# Brief:
Where the string "进项发票信息" appears in a line of the material below, copy that line.

§ §

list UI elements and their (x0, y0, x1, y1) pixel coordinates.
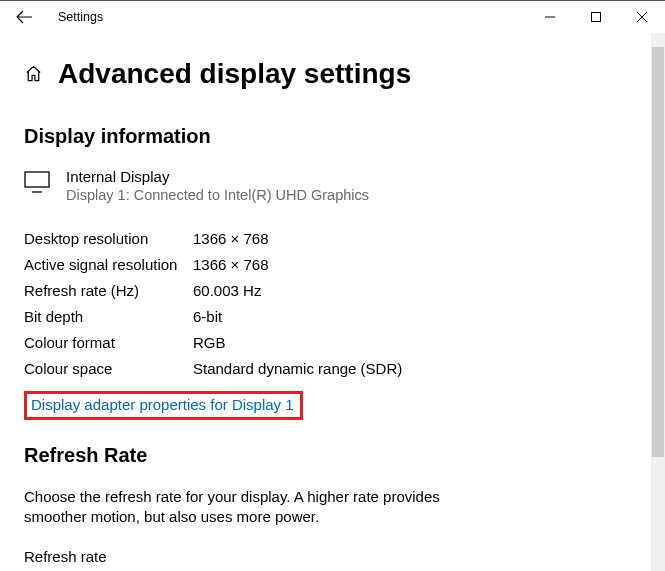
display-connection: Display 1: Connected to Intel(R) UHD Gra… (66, 187, 369, 203)
display-adapter-properties-link[interactable]: Display adapter properties for Display 1 (31, 396, 294, 413)
info-label: Colour format (24, 329, 193, 355)
table-row: Desktop resolution1366 × 768 (24, 225, 641, 251)
info-value: 6-bit (193, 303, 641, 329)
info-value: 1366 × 768 (193, 251, 641, 277)
info-value: 60.003 Hz (193, 277, 641, 303)
page-title: Advanced display settings (58, 58, 411, 90)
section-title-refresh-rate: Refresh Rate (24, 444, 641, 467)
info-label: Colour space (24, 355, 193, 381)
page-header: Advanced display settings (24, 58, 641, 90)
vertical-scrollbar[interactable] (651, 33, 665, 571)
titlebar-left: Settings (8, 1, 103, 33)
refresh-rate-section: Refresh Rate Choose the refresh rate for… (24, 444, 641, 571)
window-controls (527, 1, 665, 33)
table-row: Colour spaceStandard dynamic range (SDR) (24, 355, 641, 381)
minimize-button[interactable] (527, 1, 573, 33)
display-info-table: Desktop resolution1366 × 768 Active sign… (24, 225, 641, 381)
display-header-text: Internal Display Display 1: Connected to… (66, 168, 369, 203)
section-title-display-info: Display information (24, 125, 641, 148)
info-label: Bit depth (24, 303, 193, 329)
maximize-button[interactable] (573, 1, 619, 33)
home-icon[interactable] (24, 64, 44, 84)
back-button[interactable] (8, 1, 40, 33)
monitor-icon (24, 171, 50, 197)
display-name: Internal Display (66, 168, 369, 185)
refresh-rate-description: Choose the refresh rate for your display… (24, 487, 444, 528)
close-icon (637, 12, 647, 22)
info-value: RGB (193, 329, 641, 355)
minimize-icon (545, 12, 555, 22)
close-button[interactable] (619, 1, 665, 33)
table-row: Colour formatRGB (24, 329, 641, 355)
scrollbar-thumb[interactable] (652, 47, 664, 457)
window-title: Settings (58, 10, 103, 24)
refresh-rate-field-label: Refresh rate (24, 548, 641, 565)
display-header: Internal Display Display 1: Connected to… (24, 168, 641, 203)
svg-rect-0 (592, 13, 601, 22)
table-row: Bit depth6-bit (24, 303, 641, 329)
content-area: Advanced display settings Display inform… (0, 33, 665, 571)
svg-rect-1 (25, 172, 49, 187)
info-value: 1366 × 768 (193, 225, 641, 251)
info-label: Active signal resolution (24, 251, 193, 277)
table-row: Refresh rate (Hz)60.003 Hz (24, 277, 641, 303)
info-value: Standard dynamic range (SDR) (193, 355, 641, 381)
maximize-icon (591, 12, 601, 22)
titlebar: Settings (0, 1, 665, 33)
info-label: Refresh rate (Hz) (24, 277, 193, 303)
arrow-left-icon (15, 8, 33, 26)
info-label: Desktop resolution (24, 225, 193, 251)
highlighted-link-wrap: Display adapter properties for Display 1 (24, 391, 303, 420)
table-row: Active signal resolution1366 × 768 (24, 251, 641, 277)
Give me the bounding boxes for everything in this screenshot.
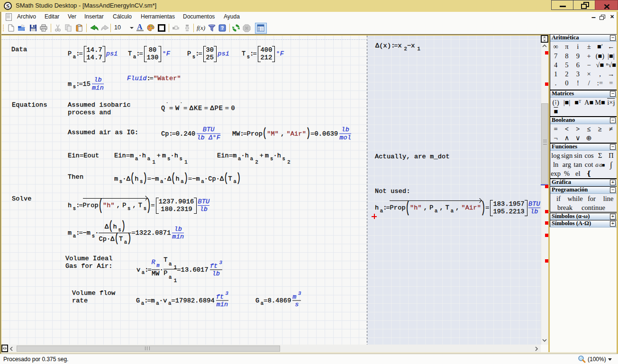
- svg-text:?: ?: [221, 26, 224, 31]
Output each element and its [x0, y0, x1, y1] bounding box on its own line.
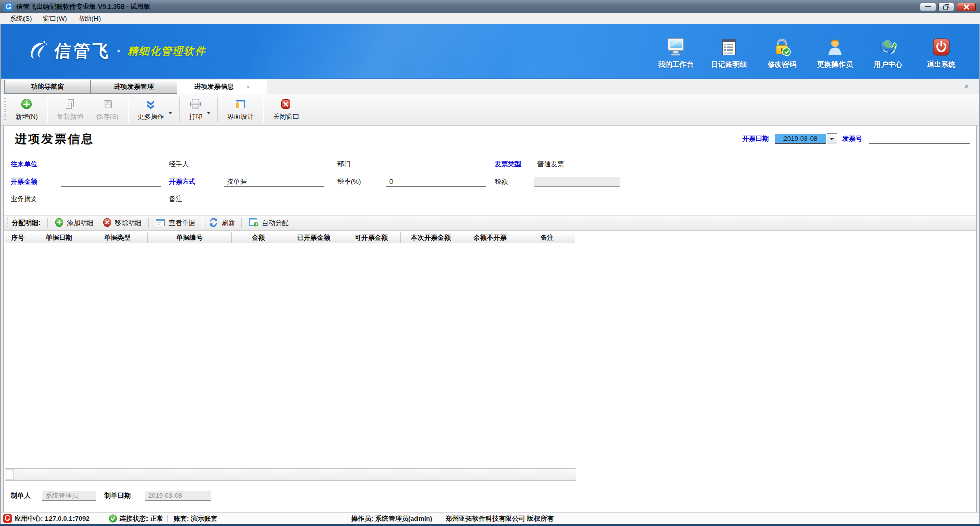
monitor-icon — [666, 38, 685, 58]
grid-column-header[interactable]: 金额 — [232, 232, 285, 243]
page-header: 进项发票信息 开票日期 2019-03-08 发票号 — [4, 126, 976, 154]
invoice-no-input[interactable] — [869, 134, 970, 144]
menu-item-system[interactable]: 系统(S) — [4, 13, 37, 24]
status-logo-icon — [3, 514, 12, 523]
toolbar-separator — [128, 97, 128, 122]
close-button[interactable] — [957, 3, 976, 11]
detail-button-add[interactable]: 添加明细 — [50, 216, 98, 230]
detail-button-refresh[interactable]: 刷新 — [204, 216, 239, 230]
grid-column-header[interactable]: 序号 — [5, 232, 31, 243]
remark-input[interactable] — [224, 194, 324, 204]
quick-action-change-password[interactable]: 修改密码 — [755, 38, 808, 69]
invoice-amount-label: 开票金额 — [11, 177, 37, 187]
detail-toolbar-grip[interactable] — [7, 218, 8, 228]
print-dropdown-arrow[interactable] — [207, 112, 211, 114]
minimize-button[interactable] — [920, 3, 936, 11]
add-circle-icon — [21, 98, 32, 110]
horizontal-scrollbar[interactable] — [5, 468, 576, 481]
grid-column-header[interactable]: 可开票金额 — [342, 232, 401, 243]
grid-column-header[interactable]: 已开票金额 — [285, 232, 342, 243]
menu-item-window[interactable]: 窗口(W) — [37, 13, 72, 24]
tab-function-nav[interactable]: 功能导航窗 — [4, 80, 91, 94]
partner-input[interactable] — [61, 159, 161, 169]
grid-column-header[interactable]: 备注 — [519, 232, 575, 243]
tax-amount-readonly-field — [534, 177, 620, 187]
tab-invoice-management[interactable]: 进项发票管理 — [90, 80, 177, 94]
status-bar: 应用中心: 127.0.0.1:7092 连接状态: 正常 账套: 演示账套 操… — [0, 512, 980, 524]
scrollbar-thumb[interactable] — [6, 469, 14, 480]
brand-bird-icon — [24, 40, 48, 63]
invoice-amount-input[interactable] — [61, 177, 161, 187]
operator-user-icon — [826, 38, 844, 58]
more-actions-dropdown-arrow[interactable] — [168, 112, 173, 114]
toolbar-grip[interactable] — [4, 98, 6, 121]
menu-bar: 系统(S) 窗口(W) 帮助(H) — [0, 13, 980, 24]
grid-column-header[interactable]: 余额不开票 — [461, 232, 519, 243]
handler-label: 经手人 — [169, 159, 189, 169]
grid-column-header[interactable]: 单据日期 — [31, 232, 87, 243]
invoice-date-value[interactable]: 2019-03-08 — [775, 134, 826, 144]
invoice-date-dropdown-button[interactable] — [827, 133, 837, 144]
created-date-readonly-field: 2019-03-08 — [145, 491, 211, 501]
detail-toolbar: 分配明细: 添加明细 移除明细 查看单据 刷新 自动分配 — [4, 215, 976, 231]
toolbar-button-print[interactable]: 打印 — [182, 95, 209, 124]
business-summary-label: 业务摘要 — [11, 194, 37, 204]
toolbar-separator — [217, 97, 218, 122]
minimize-icon — [925, 6, 931, 8]
brand-separator: · — [117, 43, 121, 59]
toolbar-separator — [179, 97, 180, 122]
brand-name: 信管飞 — [53, 40, 112, 63]
view-document-icon — [155, 218, 165, 229]
tab-close-icon[interactable]: × — [246, 83, 250, 91]
invoice-method-label: 开票方式 — [169, 177, 195, 187]
quick-action-user-center[interactable]: 用户中心 — [862, 38, 915, 69]
toolbar-button-save[interactable]: 保存(S) — [90, 95, 125, 124]
quick-action-journal-detail[interactable]: 日记账明细 — [702, 38, 755, 69]
quick-action-my-workspace[interactable]: 我的工作台 — [649, 38, 702, 69]
printer-icon — [189, 98, 202, 110]
toolbar-button-new[interactable]: 新增(N) — [9, 95, 44, 124]
status-operator: 操作员: 系统管理员(admin) — [351, 514, 432, 523]
grid-column-header[interactable]: 单据编号 — [148, 232, 232, 243]
menu-item-help[interactable]: 帮助(H) — [72, 13, 106, 24]
handler-input[interactable] — [224, 159, 324, 169]
detail-button-view-doc[interactable]: 查看单据 — [151, 216, 200, 230]
close-icon — [964, 4, 969, 10]
created-date-label: 制单日期 — [104, 491, 131, 501]
toolbar-separator — [47, 97, 47, 122]
journal-list-icon — [720, 38, 738, 58]
remark-label: 备注 — [169, 194, 182, 204]
invoice-info-panel: 进项发票信息 开票日期 2019-03-08 发票号 往来单位 经手人 部门 发… — [3, 126, 977, 512]
business-summary-input[interactable] — [61, 194, 161, 204]
quick-action-switch-operator[interactable]: 更换操作员 — [808, 38, 862, 69]
invoice-type-input[interactable]: 普通发票 — [534, 159, 619, 169]
detail-button-remove[interactable]: 移除明细 — [98, 216, 146, 230]
close-all-tabs-button[interactable]: × — [964, 82, 969, 90]
department-input[interactable] — [386, 159, 486, 169]
detail-button-auto-assign[interactable]: 自动分配 — [244, 216, 293, 230]
double-chevron-down-icon — [145, 98, 156, 110]
restore-button[interactable] — [938, 3, 954, 11]
app-logo-icon — [4, 3, 13, 11]
add-circle-icon — [55, 218, 64, 229]
tab-invoice-info[interactable]: 进项发票信息 × — [177, 80, 267, 94]
brand-tagline: 精细化管理软件 — [128, 44, 206, 58]
window-left-edge — [0, 24, 1, 524]
invoice-date-picker[interactable]: 2019-03-08 — [775, 133, 837, 144]
toolbar-button-copy-new[interactable]: 复制新增 — [50, 95, 90, 124]
quick-action-exit-system[interactable]: 退出系统 — [915, 38, 968, 69]
toolbar-button-more-actions[interactable]: 更多操作 — [131, 95, 170, 124]
invoice-method-input[interactable]: 按单据 — [224, 177, 324, 187]
tax-rate-label: 税率(%) — [337, 177, 361, 187]
grid-column-header[interactable]: 本次开票金额 — [401, 232, 461, 243]
toolbar-button-close-window[interactable]: 关闭窗口 — [266, 95, 306, 124]
padlock-check-icon — [773, 38, 791, 58]
banner: 信管飞 · 精细化管理软件 我的工作台 日记账明细 — [0, 24, 980, 79]
copy-icon — [64, 98, 76, 110]
window-title: 信管飞出纳记账软件专业版 V9.1.358 - 试用版 — [16, 2, 150, 11]
grid-column-header[interactable]: 单据类型 — [87, 232, 148, 243]
tax-rate-input[interactable]: 0 — [386, 177, 486, 187]
refresh-icon — [209, 218, 218, 229]
toolbar-button-ui-design[interactable]: 界面设计 — [220, 95, 260, 124]
invoice-no-label: 发票号 — [842, 134, 862, 143]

§ §

# Answer space:
page-header: 进项发票信息 开票日期 2019-03-08 发票号 — [4, 126, 976, 154]
invoice-info-panel: 进项发票信息 开票日期 2019-03-08 发票号 往来单位 经手人 部门 发… — [3, 126, 977, 512]
tab-invoice-info[interactable]: 进项发票信息 × — [177, 80, 267, 94]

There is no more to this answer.